Oleh: Peksyaji Karto Prawiro (Wakil Ketua I Pergerakan Mahasiswa Islam Indonesia Cabang Depok)
Agromining merupakan inovasi untuk membalik cara pandang terhadap tambang. Tidak perlu menggali perut bumi, tapi menanam dan memanen logam lewat tumbuhan. Ia memanfaatkan tanaman hiperakumulator (jenis tumbuhan yang mampu menyerap logam berat dari tanah) lalu mengubah daun dan batangnya jadi sumber nikel, kobalt, atau seng. Di tengah lanskap tambang yang compang-camping, agromining menawarkan jalan ketiga, yakni bertani logam, bukan menjarahnya.
Pramoedya.id: Indonesia berdiri di tengah dua kutub, di satu sisi ada desakan untuk mengejar pertumbuhan ekonomi melalui ekspansi industri nikel, di sisi lain ada kebutuhan mendesak memperbaiki kerusakan ekologis yang ditinggalkan industri ini. Dalam ketegangan itu, agromining muncul sebagai tawaran jalan tengah. Sebuah kerangka pemulihan lahan tambang secara ekologis, produktif, dan berkeadilan sosial.

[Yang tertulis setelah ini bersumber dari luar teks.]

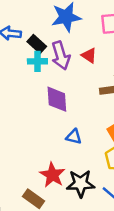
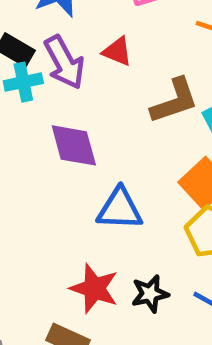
blue triangle: (74, 137) -> (120, 209), size x1.5
black star: (81, 183) -> (150, 294), size x0.7

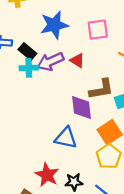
purple arrow: (64, 62) -> (50, 62), turned 85
purple diamond: (74, 145) -> (82, 107), moved

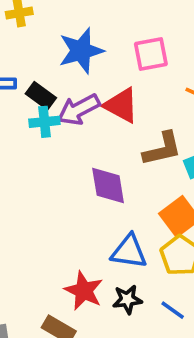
red triangle: (77, 60) -> (121, 105), size x1.5
purple diamond: (82, 107) -> (108, 185), moved
blue triangle: (66, 138) -> (129, 252), moved

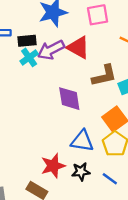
black rectangle: (41, 96) -> (27, 41), turned -42
cyan cross: (44, 122) -> (29, 57), turned -30
red star: (84, 291) -> (53, 166), turned 30

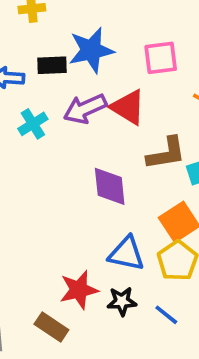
black rectangle: (27, 41) -> (52, 65), moved
cyan cross: (29, 57) -> (33, 124), moved

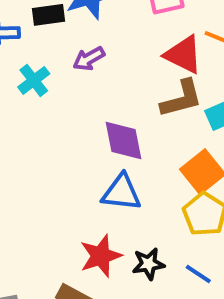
red triangle: (128, 107) -> (183, 55), moved
purple arrow: (85, 109) -> (89, 59), size x0.7
blue triangle: (126, 254) -> (121, 192), moved

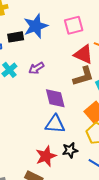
purple arrow: (89, 59) -> (36, 68), moved
black star: (148, 264) -> (70, 150), moved

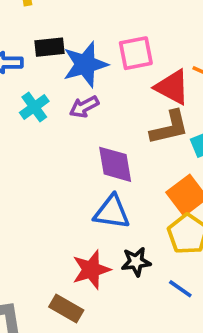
pink square: (74, 25) -> (136, 53), moved
blue star: (36, 26) -> (85, 64), moved

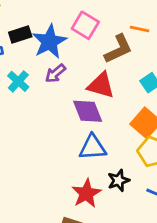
pink square: (136, 53) -> (85, 25), turned -36
red triangle: (172, 87) -> (101, 85), moved
brown L-shape: (169, 127) -> (118, 49), moved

Meski belum populer, prinsip agromining telah diterapkan di banyak tempat dengan memadukan rekayasa ekologi, agroforestri, dan partisipasi masyarakat dalam upaya rehabilitasi. Tidak seperti pendekatan teknokratik yang hanya fokus pada reklamasi fisik, agromining menekankan pemulihan fungsi ekosistem dan kedaulatan masyarakat atas ruang hidupnya.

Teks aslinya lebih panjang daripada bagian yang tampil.